A 33-year-old St. Paul man has pleaded responsible to acquiring $841,000 in fraudulent Paycheck Safety Program loans created by the federal authorities to assist small companies harmed by COVID-19.
Kyle W. Brenizer admitted Monday in U.S. District Court docket in St. Paul to wire fraud, cash laundering and aggravated identification theft in reference to the loans for his defunct development firm.
Sentencing has but to be scheduled. Within the meantime, Brenizer stays in federal custody with out bail within the Sherburne County jail.
Protection legal professional Kevin DeVore mentioned Tuesday that “after reviewing the proof … the choice was made that the federal government had enough proof to show its case. In consequence, it was higher to focus our power on the sentencing points like loss [amount] calculation reasonably than on the difficulty of guilt or innocence.”

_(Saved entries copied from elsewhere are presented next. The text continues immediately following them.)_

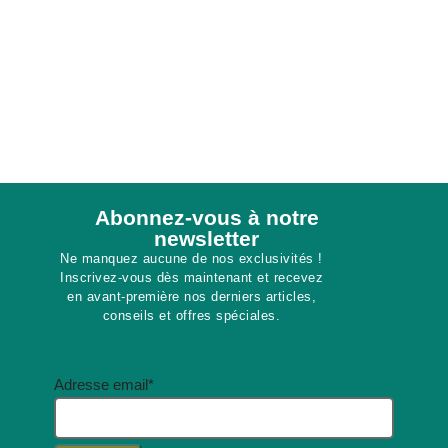
Abonnez-vous à notre
newsletter​
Ne manquez aucune de nos exclusivités !
Inscrivez-vous dès maintenant et recevez
en avant-première nos derniers articles,
conseils et offres spéciales.
Adresse email*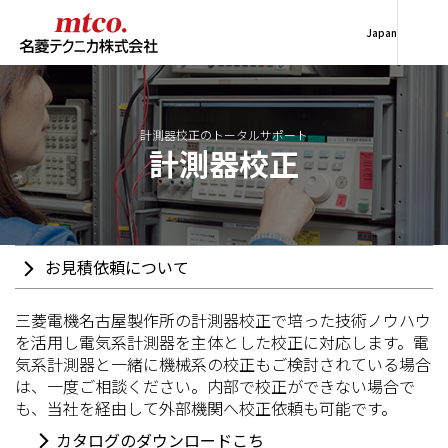
Japan
計測器校正のトータルサポート
計測器校正
お見積依頼について
三菱電機名古屋製作所の計測器校正で培った技術ノウハウ
を活用し電気系計測器を主体とした校正に対応します。電
気系計測器と一緒に機械系の校正もご検討されている場合
は、一度ご相談ください。内部で校正ができない場合で
も、当社を経由して外部機関へ校正依頼も可能です。
カタログのダウンロードこち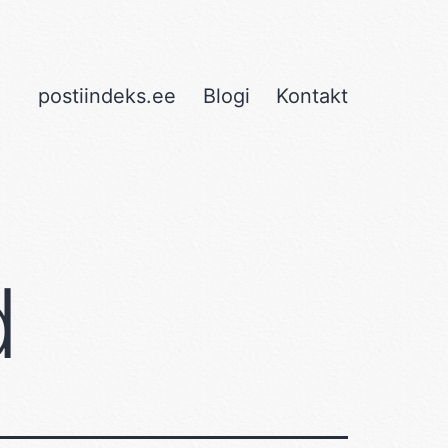
postiindeks.ee
Blogi
Kontakt
d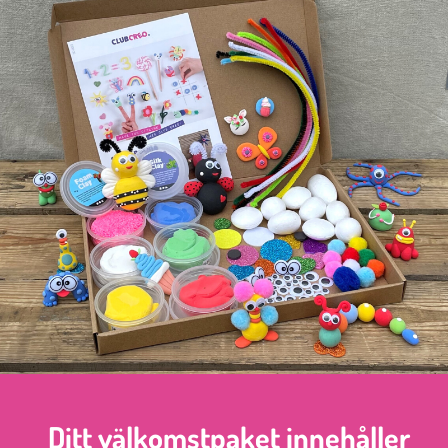
Ditt välkomstpaket innehåller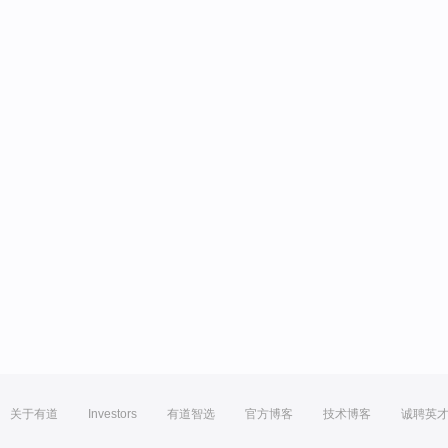
关于有道
Investors
有道智选
官方博客
技术博客
诚聘英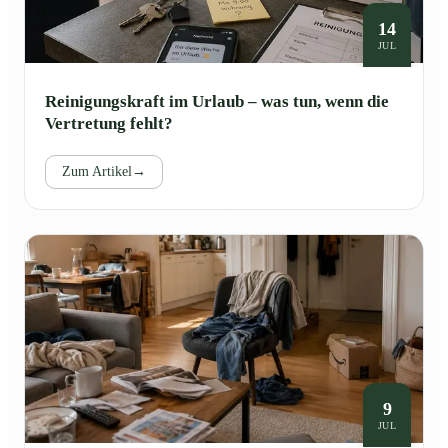
14
JUL
Reinigungskraft im Urlaub – was tun, wenn die
Vertretung fehlt?
Zum Artikel
→
9
JUL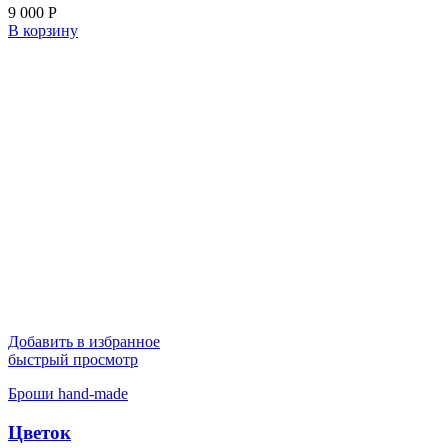
9 000
Р
В корзину
Добавить в избранное
быстрый просмотр
Броши hand-made
Цветок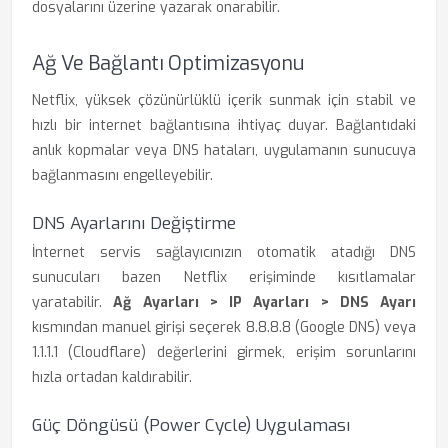
dosyalarını üzerine yazarak onarabilir.
Ağ Ve Bağlantı Optimizasyonu
Netflix, yüksek çözünürlüklü içerik sunmak için stabil ve
hızlı bir internet bağlantısına ihtiyaç duyar. Bağlantıdaki
anlık kopmalar veya DNS hataları, uygulamanın sunucuya
bağlanmasını engelleyebilir.
DNS Ayarlarını Değiştirme
İnternet servis sağlayıcınızın otomatik atadığı DNS
sunucuları bazen Netflix erişiminde kısıtlamalar
yaratabilir.
Ağ Ayarları > IP Ayarları > DNS Ayarı
kısmından manuel girişi seçerek 8.8.8.8 (Google DNS) veya
1.1.1.1 (Cloudflare) değerlerini girmek, erişim sorunlarını
hızla ortadan kaldırabilir.
Güç Döngüsü (Power Cycle) Uygulaması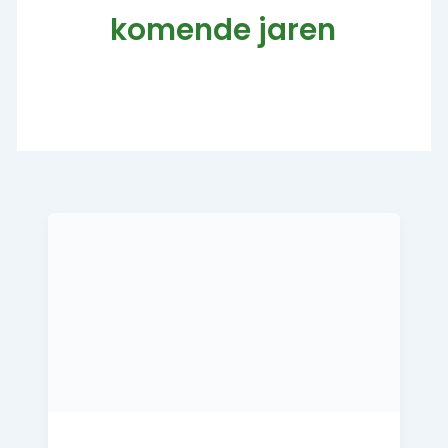
komende jaren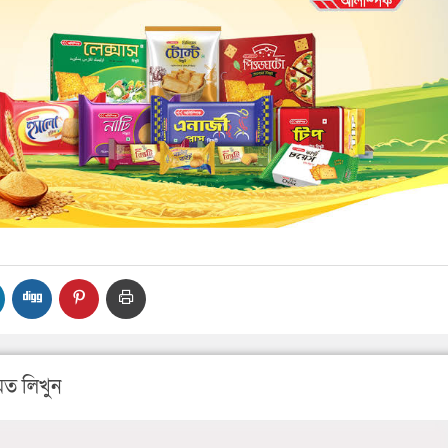
ত লিখুন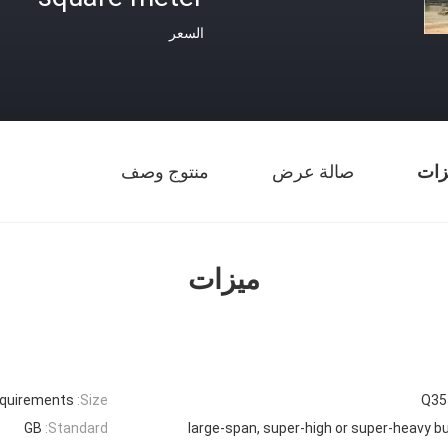
السعر
زات
صالة عرض
منتوج وصف
ميزات
equirements
Size:
Q35
GB
Standard:
large-span, super-high or super-heavy bu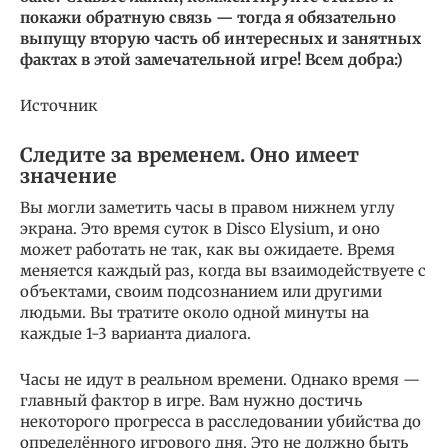
покажи обратную связь — тогда я обязательно
выпущу вторую часть об интересных и занятных
фактах в этой замечательной игре! Всем добра:)
Источник
Следите за временем. Оно имеет
значение
Вы могли заметить часы в правом нижнем углу
экрана. Это время суток в Disco Elysium, и оно
может работать не так, как вы ожидаете. Время
меняется каждый раз, когда вы взаимодействуете с
объектами, своим подсознанием или другими
людьми. Вы тратите около одной минуты на
каждые 1-3 варианта диалога.
Часы не идут в реальном времени. Однако время —
главный фактор в игре. Вам нужно достичь
некоторого прогресса в расследовании убийства до
определённого игрового дня. Это не должно быть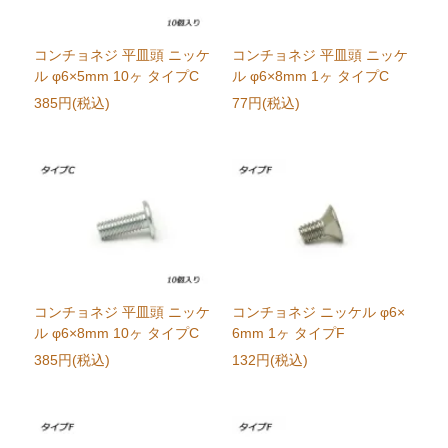
コンチョネジ 平皿頭 ニッケ
コンチョネジ 平皿頭 ニッケ
ル φ6×5mm 10ヶ タイプC
ル φ6×8mm 1ヶ タイプC
385円(税込)
77円(税込)
コンチョネジ 平皿頭 ニッケ
コンチョネジ ニッケル φ6×
ル φ6×8mm 10ヶ タイプC
6mm 1ヶ タイプF
385円(税込)
132円(税込)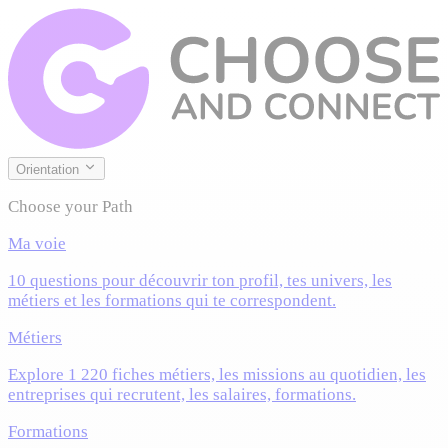
Orientation
Choose your Path
Ma voie
10 questions pour découvrir ton profil, tes univers, les
métiers et les formations qui te correspondent.
Métiers
Explore 1 220 fiches métiers, les missions au quotidien, les
entreprises qui recrutent, les salaires, formations.
Formations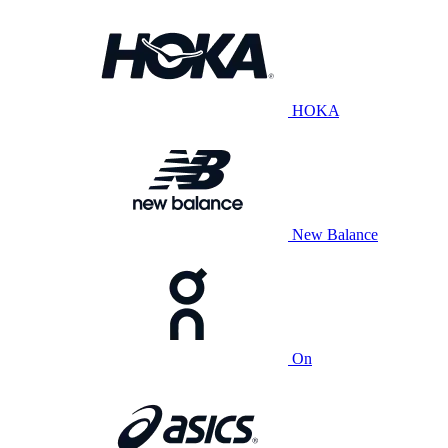
HOKA
New Balance
On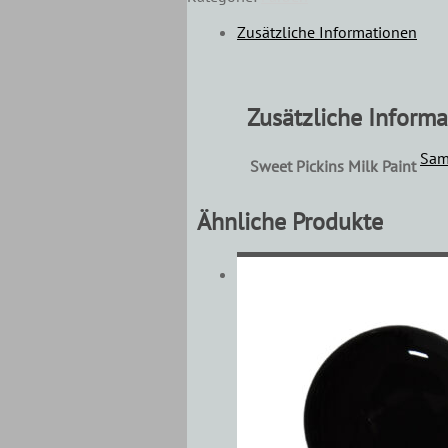
Zusätzliche Informationen
Zusätzliche Inform
Sam
Sweet Pickins Milk Paint
Ähnliche Produkte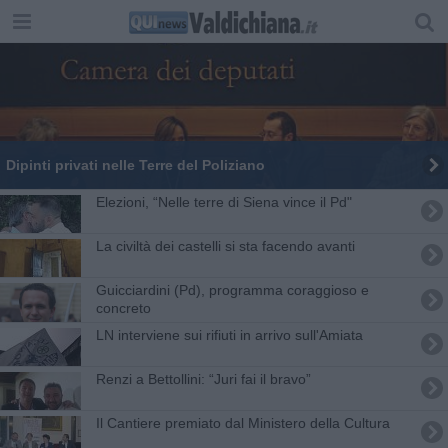
Dipinti privati nelle Terre del Poliziano
Elezioni, “Nelle terre di Siena vince il Pd"
La civiltà dei castelli si sta facendo avanti
Guicciardini (Pd), programma coraggioso e
concreto
LN interviene sui rifiuti in arrivo sull'Amiata
Renzi a Bettollini: “Juri fai il bravo”
Il Cantiere premiato dal Ministero della Cultura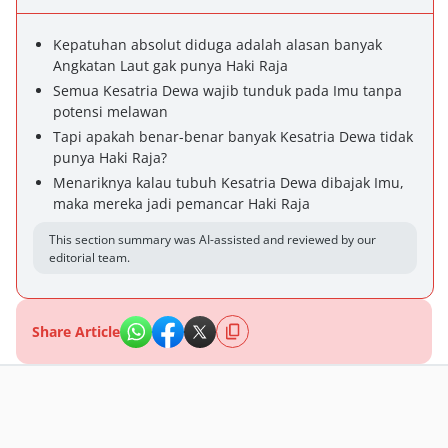
Kepatuhan absolut diduga adalah alasan banyak
Angkatan Laut gak punya Haki Raja
Semua Kesatria Dewa wajib tunduk pada Imu tanpa
potensi melawan
Tapi apakah benar-benar banyak Kesatria Dewa tidak
punya Haki Raja?
Menariknya kalau tubuh Kesatria Dewa dibajak Imu,
maka mereka jadi pemancar Haki Raja
This section summary was AI-assisted and reviewed by our
editorial team.
Share Article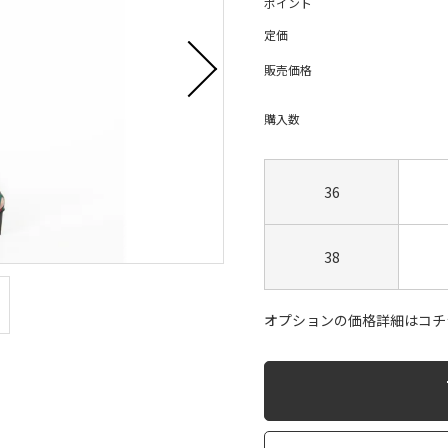
ポイント
定価
販売価格
購入数
36
38
オプションの価格詳細はコチ
s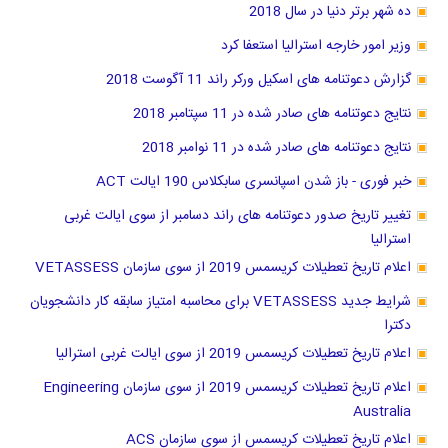
ده شهر برتر دنیا در سال 2018
وزیر امور خارجه استرالیا استعفا کرد
گزارش دعوتنامه های اسکیل ورکر راند 11 آگوست 2018
نتایج دعوتنامه های صادر شده در 11 سپتامبر 2018
نتایج دعوتنامه های صادر شده در 11 نوامبر 2018
خبر فوری - باز شدن اسپانسری سابکلاس 190 ایالت ACT
تغییر تاریخ صدور دعوتنامه های راند دسامبر از سوی ایالت غربی
استرالیا
اعلام تاریخ تعطیلات کریسمس 2019 از سوی سازمان VETASSESS
شرایط جدید VETASSESS برای محاسبه امتیاز سابقه کار دانشجویان
دکترا
اعلام تاریخ تعطیلات کریسمس 2019 از سوی ایالت غربی استرالیا
اعلام تاریخ تعطیلات کریسمس 2019 از سوی سازمان Engineering
Australia
اعلام تاریخ تعطیلات کریسمس از سوی سازمان ACS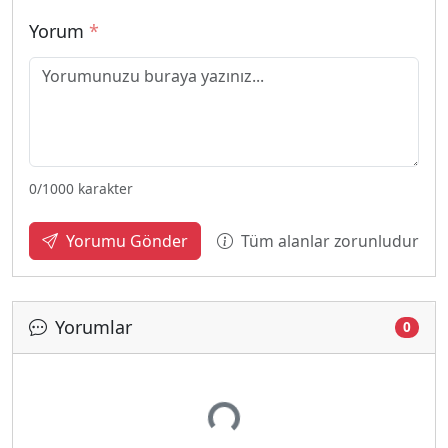
Yorum
*
0
/1000 karakter
Tüm alanlar zorunludur
Yorumu Gönder
Yorumlar
0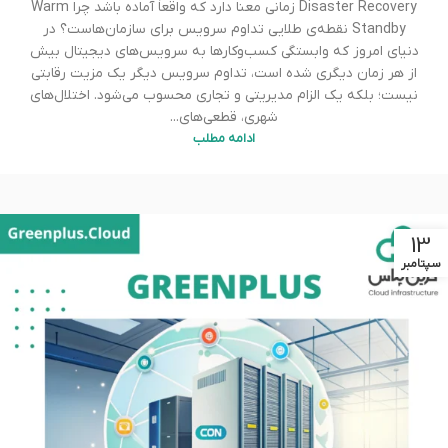
Disaster Recovery زمانی معنا دارد که واقعاً آماده باشد چرا Warm
Standby نقطه‌ی طلایی تداوم سرویس برای سازمان‌هاست؟ در
دنیای امروز که وابستگی کسب‌وکارها به سرویس‌های دیجیتال بیش
از هر زمان دیگری شده است، تداوم سرویس دیگر یک مزیت رقابتی
نیست؛ بلکه یک الزام مدیریتی و تجاری محسوب می‌شود. اختلال‌های
شهری، قطعی‌های...
ادامه مطلب
13
سپتامبر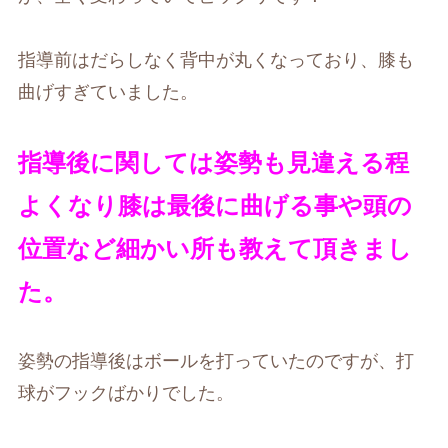
指導前はだらしなく背中が丸くなっており、膝も
曲げすぎていました。
指導後に関しては姿勢も見違える程
よくなり膝は最後に曲げる事や頭の
位置など細かい所も教えて頂きまし
た。
姿勢の指導後はボールを打っていたのですが、打
球がフックばかりでした。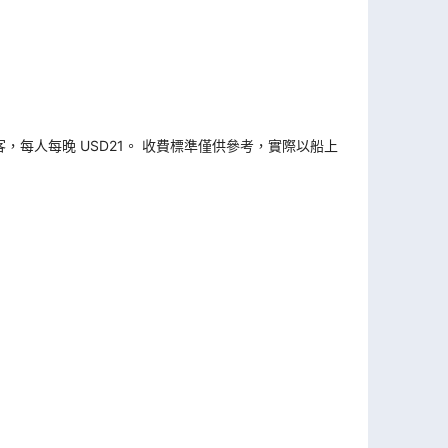
旅客，每人每晚 USD21。 收費標準僅供參考，實際以船上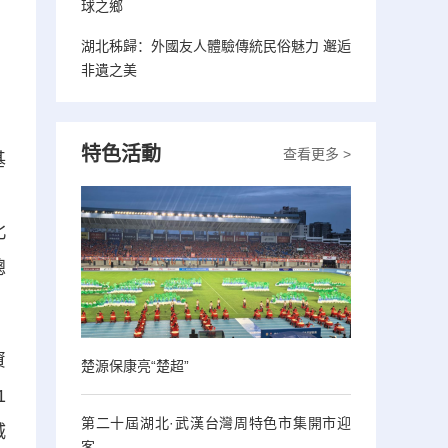
球之鄉
湖北秭歸：外國友人體驗傳統民俗魅力 邂逅
非遺之美
特色活動
查看更多 >
基
，
北
總
資
楚源保康亮“楚超”
1
第二十屆湖北·武漢台灣周特色市集開市迎
城
客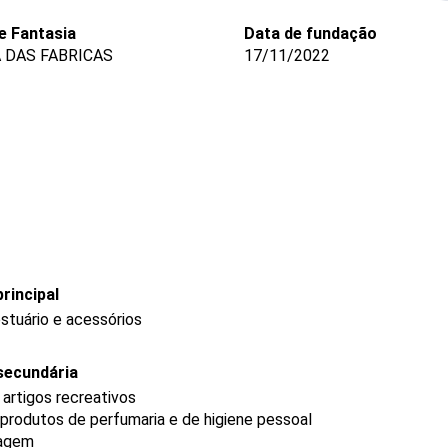
 Fantasia
Data de fundação
 DAS FABRICAS
17/11/2022
rincipal
stuário e acessórios
secundária
 artigos recreativos
produtos de perfumaria e de higiene pessoal
iagem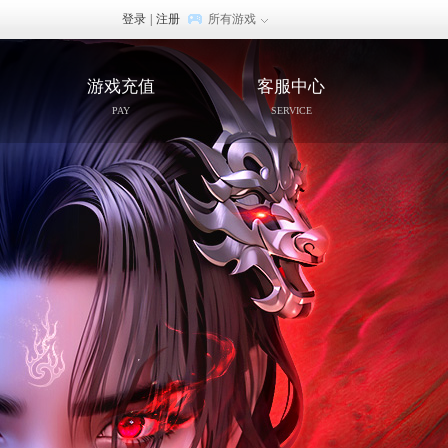
登录
|
注册
所有游戏
游戏充值
客服中心
PAY
SERVICE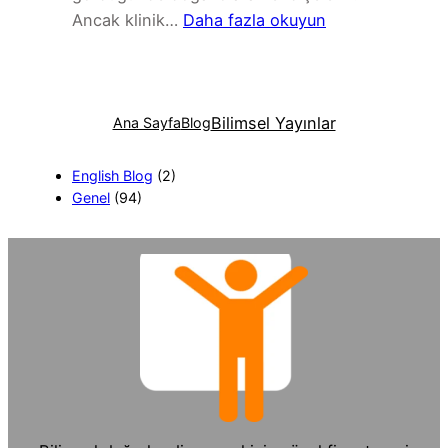
:
Ancak klinik…
Daha fazla okuyun
MR
Yanıltır
mı?
Bilimsel Yayınlar
Bel
Ana Sayfa
Blog
Fıtığı
Olan
English Blog
(2)
Genel
(94)
Ama
Ağrısı
Olmayanlar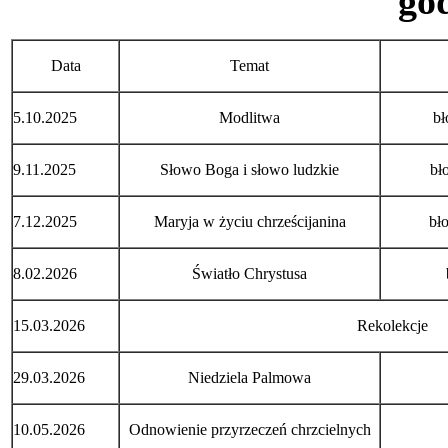
god
Data
Temat
5.10.2025
Modlitwa
bł
9.11.2025
Słowo Boga i słowo ludzkie
bł
7.12.2025
Maryja w życiu chrześcijanina
bł
8.02.2026
Światło Chrystusa
15.03.2026
Rekolekcje
29.03.2026
Niedziela Palmowa
10.05.2026
Odnowienie przyrzeczeń chrzcielnych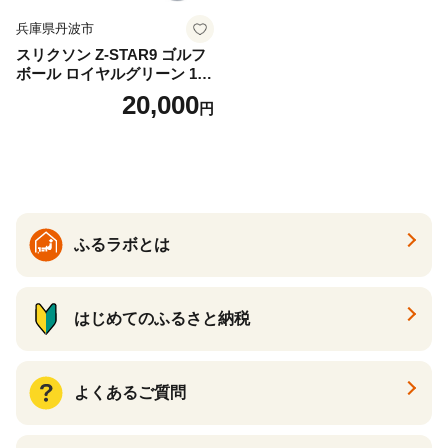
兵庫県丹波市
スリクソン Z-STAR9 ゴルフ
ボール ロイヤルグリーン 1ダ
ース 12球 兵庫県丹波市 ふる
20,000
円
さと納税
ふるラボとは
はじめてのふるさと納税
よくあるご質問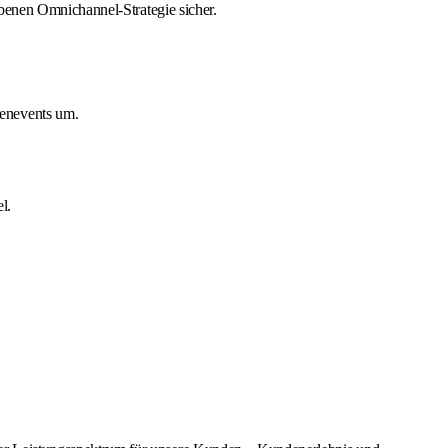
ebenen Omnichannel-Strategie sicher.
denevents um.
l.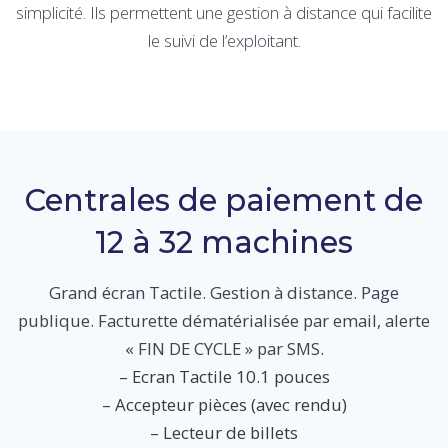
simplicité. Ils permettent une gestion à distance qui facilite
le suivi de l’exploitant.
Centrales de paiement de
12 à 32 machines
Grand écran Tactile. Gestion à distance. Page
publique. Facturette dématérialisée par email, alerte
« FIN DE CYCLE » par SMS.
– Ecran Tactile 10.1 pouces
– Accepteur pièces (avec rendu)
– Lecteur de billets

DeVore mentioned the plea settlement has a variety of sentencing potentialities “as a result of loss calculation, which shall be some extent of competition on the sentencing listening to.”
In response to the costs, Brenizer’s Brooklyn Park-based True-Lower Building had been ordered by the state to stop and desist from doing enterprise in August 2018, and in December 2019, its contractor license lapsed and was not renewed.
Brenizer first submitted a mortgage software for the Paycheck Safety Program (PPP) program in search of $841,000 on Could 1, 2020, and was denied. Below this system, permitted by Congress final 12 months originally of the pandemic, qualifying small companies can get two-year loans to cowl payroll prices, mortgage, lease or utility bills.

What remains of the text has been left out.